### Supplied material
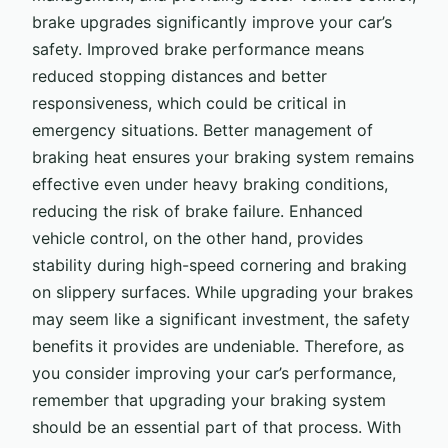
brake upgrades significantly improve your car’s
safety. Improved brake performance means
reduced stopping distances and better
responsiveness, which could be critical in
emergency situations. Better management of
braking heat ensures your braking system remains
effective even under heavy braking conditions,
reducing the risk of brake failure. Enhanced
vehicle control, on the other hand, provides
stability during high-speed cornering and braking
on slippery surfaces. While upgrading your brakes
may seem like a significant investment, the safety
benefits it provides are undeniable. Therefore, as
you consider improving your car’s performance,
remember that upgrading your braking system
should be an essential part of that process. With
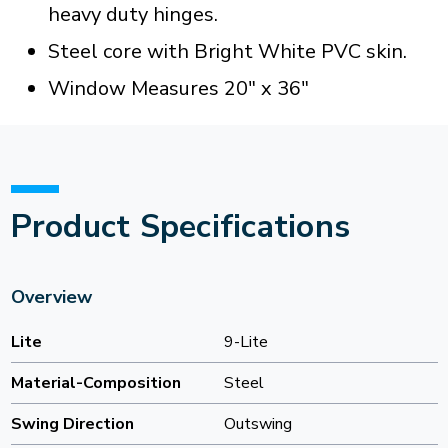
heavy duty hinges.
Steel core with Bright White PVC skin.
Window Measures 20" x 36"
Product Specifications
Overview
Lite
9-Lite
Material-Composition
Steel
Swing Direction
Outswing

--

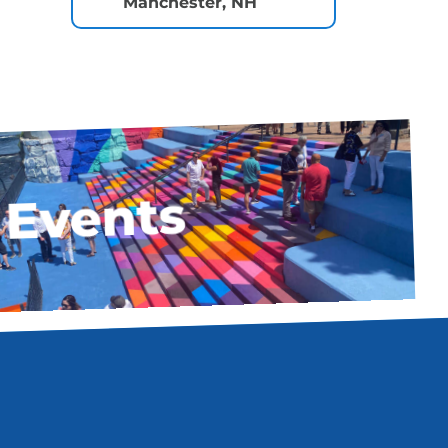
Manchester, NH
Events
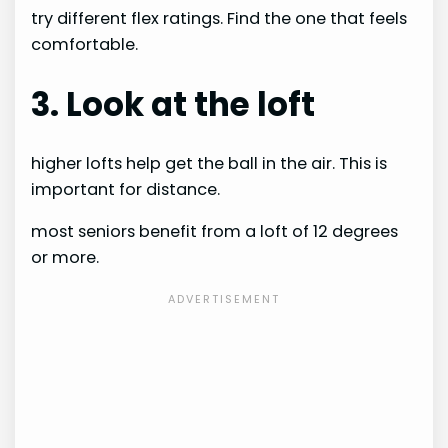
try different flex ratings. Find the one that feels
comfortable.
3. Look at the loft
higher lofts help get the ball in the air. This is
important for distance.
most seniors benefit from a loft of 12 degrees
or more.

--

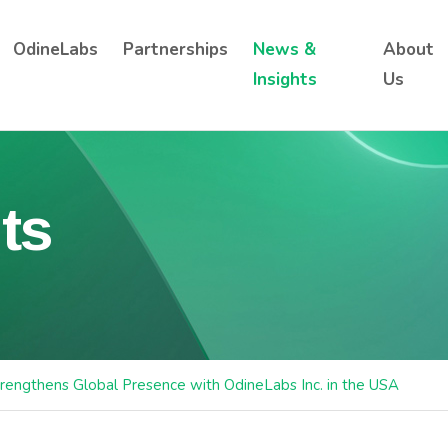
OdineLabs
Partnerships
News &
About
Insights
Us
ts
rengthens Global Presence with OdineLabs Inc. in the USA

### What is being asked
Copy every line from the records above that contains the word "your".

### Response below
brake upgrades significantly improve your car’s
braking heat ensures your braking system remains
on slippery surfaces. While upgrading your brakes
you consider improving your car’s performance,
remember that upgrading your braking system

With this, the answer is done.